ERRORES Y DESVIRTUACIONES EN LA ORACIÓN

Del libro de Mario E. Fumero “EL ORAR” VERDADES O DESVIRTUACIONES

         Aunque hemos analizado realidades y desvirtuaciones respecto a la oración en la vida cristiana, y según la Palabra, vale la pena definir un poco más a fondo el sentido etimológico y semántico de orar según las expresiones originales del N.T,  y para ello debemos investigar en el texto griego  lo que se quiere decir cuando se habla de orar,  porque existen muchas desvirtuaciones y manipulaciones que nos llevan a prácticas que aunque parecen bíblicas, no tienen un fundamento doctrinal correcto[1].

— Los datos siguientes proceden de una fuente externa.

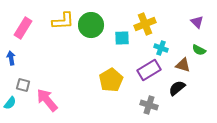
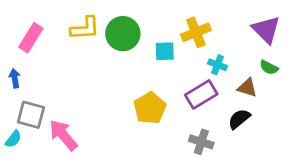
purple triangle: (197, 22) -> (266, 30), size x1.6
gray square: (23, 85) -> (31, 115), size x1.5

Lo que primero tenemos que hacer es diferenciar algunos términos que siendo afines y entrelazándose, son muy diferentes. Actualmente se ha asociado la acción de “adorar” y la expresión de “alabar” a la idea de orar, y viceversa. Aunque pueden existir los tres elementos contenido uno dentro de otro, cada una de estas palabras tiene un significado diferente y debemos estudiarlas separadamente.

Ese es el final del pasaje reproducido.